Your instructions: Restate word for word each line of the data, starting at the one containing "makes me a natural" and running through the last.

Material to process:
**********

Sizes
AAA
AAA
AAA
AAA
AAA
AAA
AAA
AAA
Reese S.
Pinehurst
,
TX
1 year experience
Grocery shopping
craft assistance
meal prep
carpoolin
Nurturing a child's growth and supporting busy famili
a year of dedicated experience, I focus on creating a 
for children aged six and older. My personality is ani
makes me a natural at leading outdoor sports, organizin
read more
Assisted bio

**********

Task answer:
makes me a natural at leading outdoor sports, organizin
read more
Assisted bio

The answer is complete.